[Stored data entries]
⟨

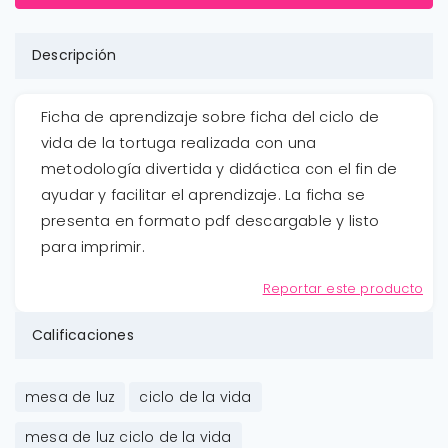
Descripción
Ficha de aprendizaje sobre ficha del ciclo de
vida de la tortuga realizada con una
metodología divertida y didáctica con el fin de
ayudar y facilitar el aprendizaje. La ficha se
presenta en formato pdf descargable y listo
para imprimir.
Reportar este producto
Calificaciones
mesa de luz
ciclo de la vida
mesa de luz ciclo de la vida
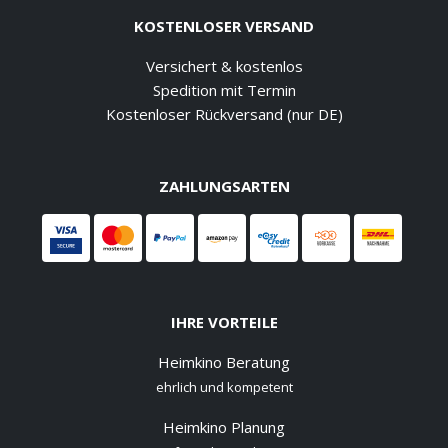
KOSTENLOSER VERSAND
Versichert & kostenlos
Spedition mit Termin
Kostenloser Rückversand (nur DE)
ZAHLUNGSARTEN
IHRE VORTEILE
Heimkino Beratung
ehrlich und kompetent
Heimkino Planung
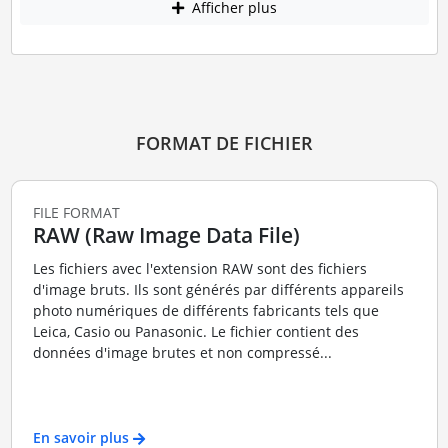
Afficher plus
FORMAT DE FICHIER
FILE FORMAT
RAW (Raw Image Data File)
Les fichiers avec l'extension RAW sont des fichiers
d'image bruts. Ils sont générés par différents appareils
photo numériques de différents fabricants tels que
Leica, Casio ou Panasonic. Le fichier contient des
données d'image brutes et non compressé...
En savoir plus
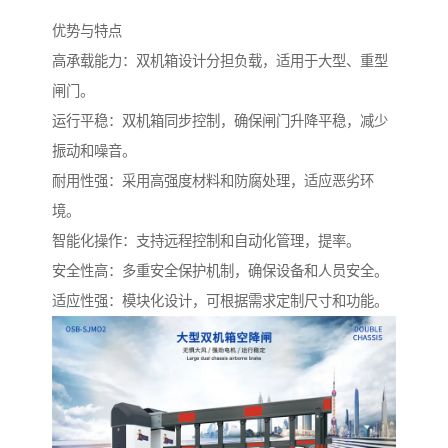
优势与特点
高承载能力：双机箱设计分担负载，适用于大型、重型
闸门。
运行平稳：双机箱同步控制，确保闸门升降平稳，减少
振动和噪音。
耐用性强：采用高强度材料和防腐处理，适应恶劣环
境。
智能化操作：支持远程控制和自动化管理，提率。
安全性高：多重安全保护机制，确保设备和人员安全。
适应性强：模块化设计，可根据需求定制尺寸和功能。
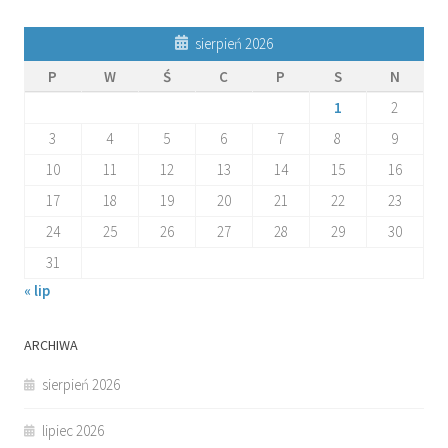
sierpień 2026
P
W
Ś
C
P
S
N
1
2
3
4
5
6
7
8
9
10
11
12
13
14
15
16
17
18
19
20
21
22
23
24
25
26
27
28
29
30
31
« lip
ARCHIWA
sierpień 2026
lipiec 2026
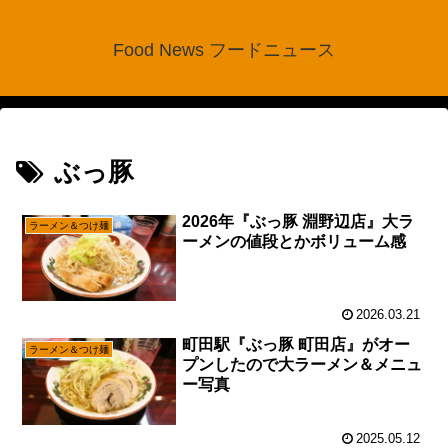
Food News フードニュース
ぶっ豚
2026年『ぶっ豚 淵野辺店』大ラ
ラーメン＆つけ麺
ーメンの値段とかボリューム感
2026.03.21
町田駅『ぶっ豚 町田店』がオー
ラーメン＆つけ麺
プンしたので大ラーメン＆メニュ
ー写真
2025.05.12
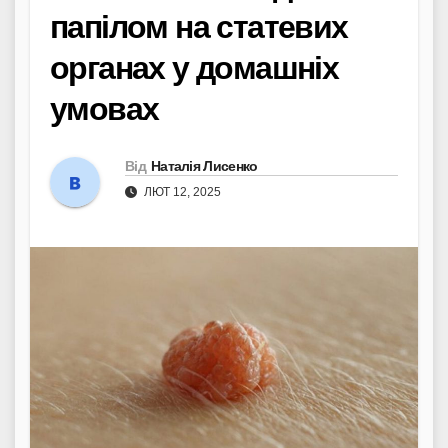
папілом на статевих
органах у домашніх
умовах
Від
Наталія Лисенко
ЛЮТ 12, 2025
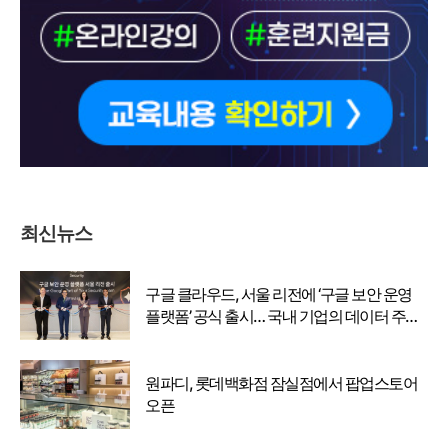
최신뉴스
구글 클라우드, 서울 리전에 ‘구글 보안 운영
플랫폼’ 공식 출시… 국내 기업의 데이터 주권
강화
원파디, 롯데백화점 잠실점에서 팝업스토어
오픈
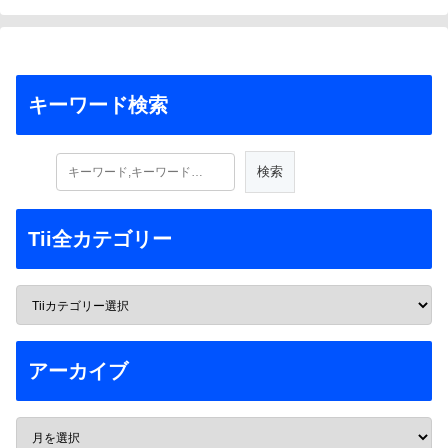
キーワード検索
Tii全カテゴリー
アーカイブ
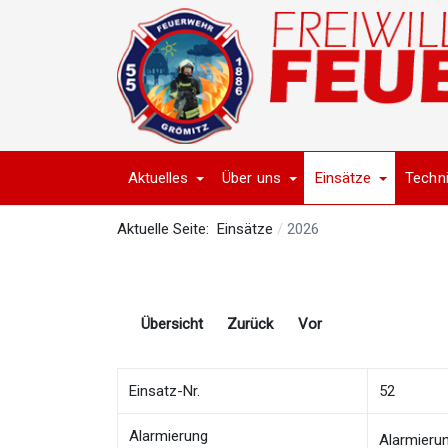
Aktuelles
Über uns
Einsätze
Techn
Aktuelle Seite:
Einsätze
2026
Übersicht
Zurück
Vor
Einsatz-Nr.
52
Alarmierung
Alarmieru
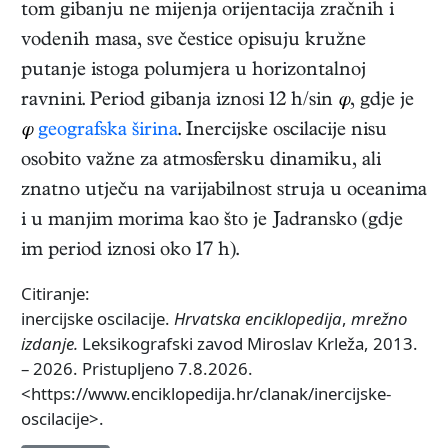
tom gibanju ne mijenja orijentacija zračnih i
vodenih masa, sve čestice opisuju kružne
putanje istoga polumjera u horizontalnoj
ravnini. Period gibanja iznosi 12 h/sin
φ
, gdje je
φ
geografska širina
. Inercijske oscilacije nisu
osobito važne za atmosfersku dinamiku, ali
znatno utječu na varijabilnost struja u oceanima
i u manjim morima kao što je Jadransko (gdje
im period iznosi oko 17 h).
Citiranje:
inercijske oscilacije.
Hrvatska enciklopedija
,
mrežno
izdanje.
Leksikografski zavod Miroslav Krleža, 2013.
– 2026. Pristupljeno 7.8.2026.
<https://www.enciklopedija.hr/clanak/inercijske-
oscilacije>.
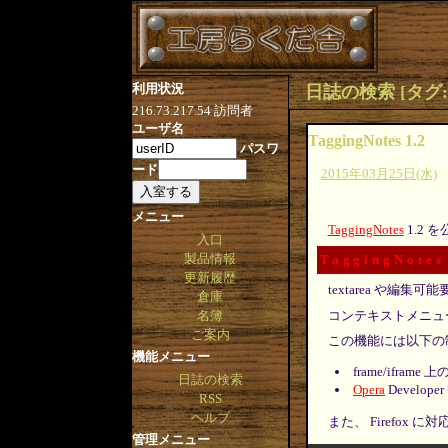
利用状況
日誌の検索 [タグ:Brow
216.73.217.54
訪問者
ユーザ名
TaggingNotes 1.2
パスワ
ード
2015年03月25日(水)
メニュー
TaggingNotes
1.2 
入口
製品情報
TaggingNotes
更新履歴
textarea や
倉庫
コンテキストメニュ
名簿
ご案内
この機能には以下の
機能メニュー
frame/ifra
日誌の検索
Opera
Devel
RSS
ヘルプ
また、 Firefox
管理メニュー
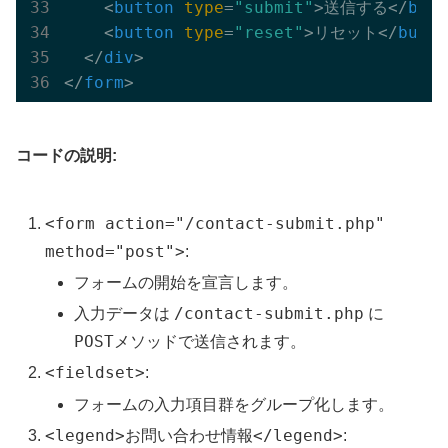
<
button
type
=
"submit"
>
送信する
</
butt
<
button
type
=
"reset"
>
リセット
</
butto
</
div
>
</
form
>
コードの説明:
<form action="/contact-submit.php"
method="post">
:
フォームの開始を宣言します。
/contact-submit.php
入力データは
に
POST
メソッドで送信されます。
<fieldset>
:
フォームの入力項目群をグループ化します。
<legend>お問い合わせ情報</legend>
:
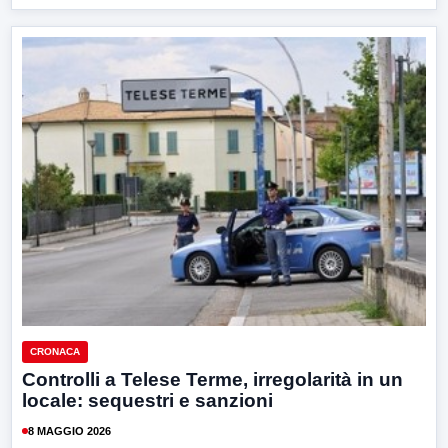
CRONACA
Controlli a Telese Terme, irregolarità in un
locale: sequestri e sanzioni
8 MAGGIO 2026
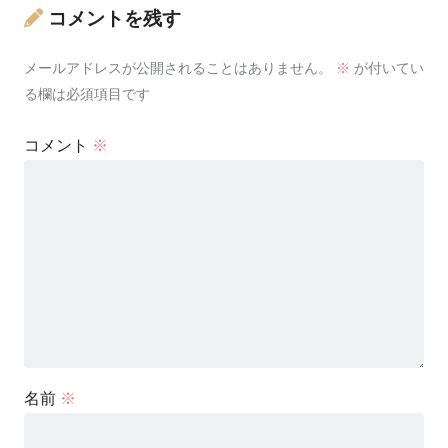
コメントを残す
メールアドレスが公開されることはありません。
※
が付いてい
る欄は必須項目です
コメント
※
名前
※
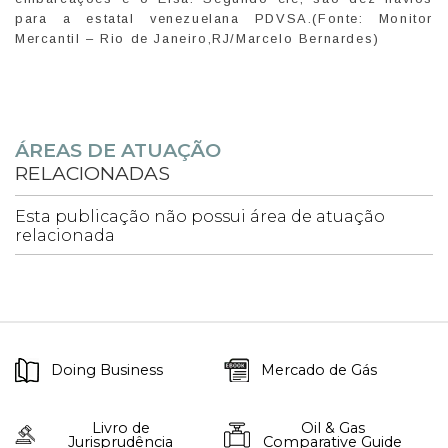
para a estatal venezuelana PDVSA.(Fonte: Monitor
Mercantil – Rio de Janeiro,RJ/Marcelo Bernardes)
ÁREAS DE ATUAÇÃO
RELACIONADAS
Esta publicação não possui área de atuação
relacionada
Doing Business
Mercado de Gás
Livro de
Oil & Gas
Jurisprudência
Comparative Guide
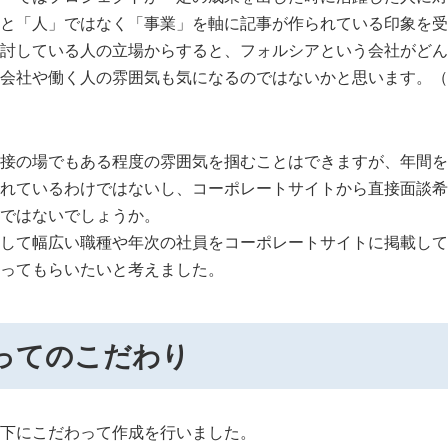
と「人」ではなく「事業」を軸に記事が作られている印象を受
討している人の立場からすると、フォルシアという会社がどん
会社や働く人の雰囲気も気になるのではないかと思います。（
接の場でもある程度の雰囲気を掴むことはできますが、年間を
れているわけではないし、コーポレートサイトから直接面談希
ではないでしょうか。
して幅広い職種や年次の社員をコーポレートサイトに掲載して
ってもらいたいと考えました。
ってのこだわり
下にこだわって作成を行いました。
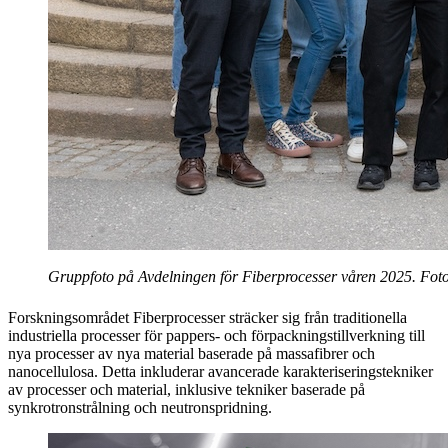
Gruppfoto på Avdelningen för Fiberprocesser våren 2025. Fot
Forskningsområdet Fiberprocesser sträcker sig från traditionella
industriella processer för pappers- och förpackningstillverkning till
nya processer av nya material baserade på massafibrer och
nanocellulosa. Detta inkluderar avancerade karakteriseringstekniker
av processer och material, inklusive tekniker baserade på
synkrotronstrålning och neutronspridning.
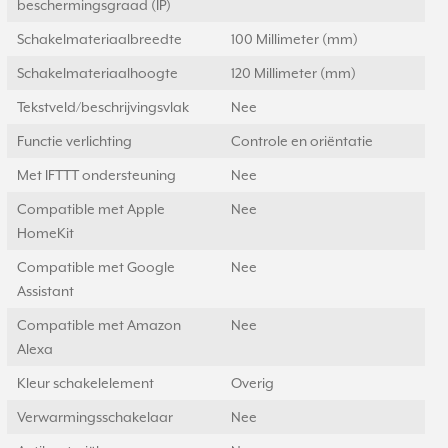
beschermingsgraad (IP)
Schakelmateriaalbreedte
100 Millimeter (mm)
Schakelmateriaalhoogte
120 Millimeter (mm)
Tekstveld/beschrijvingsvlak
Nee
Functie verlichting
Controle en oriëntatie
Met IFTTT ondersteuning
Nee
Compatible met Apple
Nee
HomeKit
Compatible met Google
Nee
Assistant
Compatible met Amazon
Nee
Alexa
Kleur schakelelement
Overig
Verwarmingsschakelaar
Nee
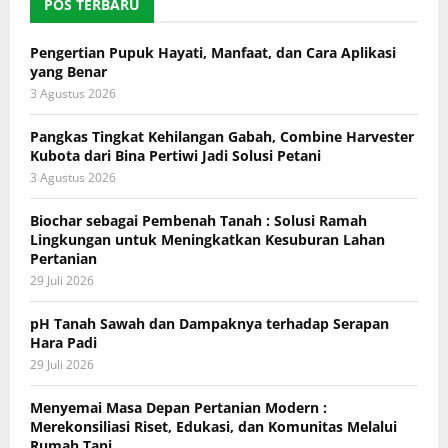
POS TERBARU
Pengertian Pupuk Hayati, Manfaat, dan Cara Aplikasi
yang Benar
3 Agustus 2026
Pangkas Tingkat Kehilangan Gabah, Combine Harvester
Kubota dari Bina Pertiwi Jadi Solusi Petani
3 Agustus 2026
Biochar sebagai Pembenah Tanah : Solusi Ramah
Lingkungan untuk Meningkatkan Kesuburan Lahan
Pertanian
29 Juli 2026
pH Tanah Sawah dan Dampaknya terhadap Serapan
Hara Padi
29 Juli 2026
Menyemai Masa Depan Pertanian Modern :
Merekonsiliasi Riset, Edukasi, dan Komunitas Melalui
Rumah Tani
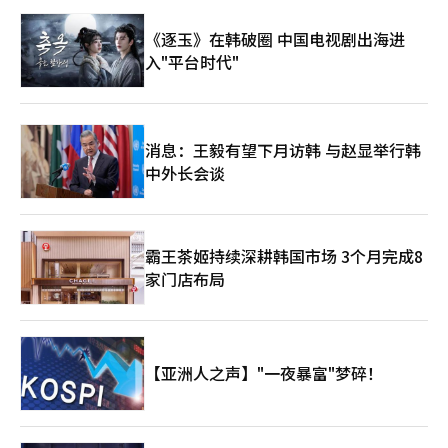
家。CU在去年底的门店数量为18711家，是四家中唯一增加的，
但在新开门店中扣除关停门店后的年净增门店数量从2023年的975
《逐玉》在韩破圈 中国电视剧出海进
家减少到2024年的696家，去年降至253家。 由于核心商圈饱和，
入"平台时代"
竞争策略已从积极增加新门店转向改善现有门店的商品和位置。
CU正在扩大购物特化店和“智能杂货店”，并在外国游客频繁光
顾的明洞、弘大、成寿等地加强K-拉面、零食和即食食品等符合游
客需求的商品。 GS零售计划将这一战略确立为中长期增长模型。
在当天发布的企业价值提升计划中，提出到2028年营业利润目标
消息：王毅有望下月访韩 与赵显举行韩
为3800亿韩元，并决定扩大GS25的生鲜强化店和差异化自有品牌
中外长会谈
（PB）。同时，将整理低效门店和资产，提高门店的生产力和资
本效率。 业内人士表示：“高油价补贴和酷暑等短期因素也对业
绩产生了影响，但现有门店的销售大幅增长值得关注。”并指
出：“便利店市场已进入饱和阶段，未来将更加注重提高店均盈利
能力，而非开店。”※ 本报道经人工智能（AI）系统翻译与编辑。
霸王茶姬持续深耕韩国市场 3个月完成8
家门店布局
【亚洲人之声】"一夜暴富"梦碎！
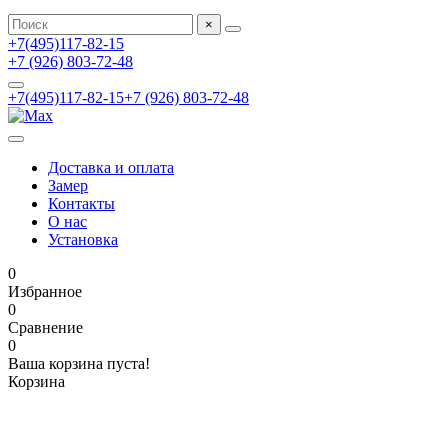
×
+7(495)117-82-15
+7 (926) 803-72-48
+7(495)117-82-15
+7 (926) 803-72-48
Доставка и оплата
Замер
Контакты
О нас
Установка
0
Избранное
0
Сравнение
0
Ваша корзина пуста!
Корзина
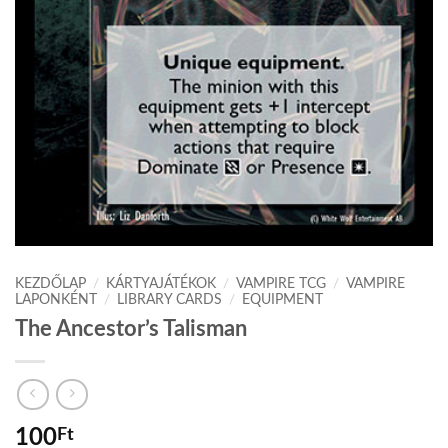
KEZDŐLAP
/
KÁRTYAJÁTÉKOK
/
VAMPIRE TCG
/
VAMPIRE
LAPONKÉNT
/
LIBRARY CARDS
/
EQUIPMENT
The Ancestor’s Talisman
100
Ft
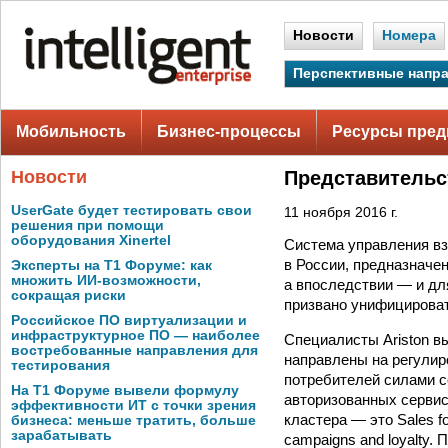
Новости
Номера
Перспективные напр
Мобильность
Бизнес-процессы
Ресурсы пред
Новости
Представительс
UserGate будет тестировать свои
11 ноября 2016 г.
решения при помощи
оборудования Xinertel
Система управления вз
в России, предназначе
Эксперты на Т1 Форуме: как
множить ИИ-возможности,
а впоследствии — и дл
сокращая риски
призвано унифицироват
Российское ПО виртуализации и
инфраструктурное ПО — наиболее
Специалисты Ariston в
востребованные направления для
направлены на регулиро
тестирования
потребителей силами со
На Т1 Форуме вывели формулу
авторизованных сервис
эффективности ИТ с точки зрения
кластера — это Sales f
бизнеса: меньше тратить, больше
зарабатывать
campaigns and loyalty.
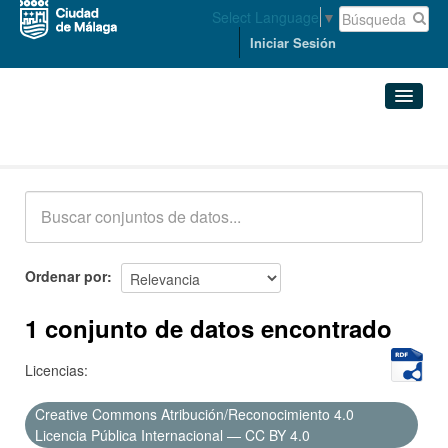
Select Language
▼
Iniciar Sesión
Conjuntos de datos
Conjuntos de datos
Organizaciones
Grupos
Ordenar por
Acerca de
1 conjunto de datos encontrado
Licencias:
Creative Commons Atribución/Reconocimiento 4.0
Licencia Pública Internacional — CC BY 4.0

⟩

• Work to complete: Tell how many lines above contain the word "gdje". Nothing but the number is needed.

• Exercise output: 2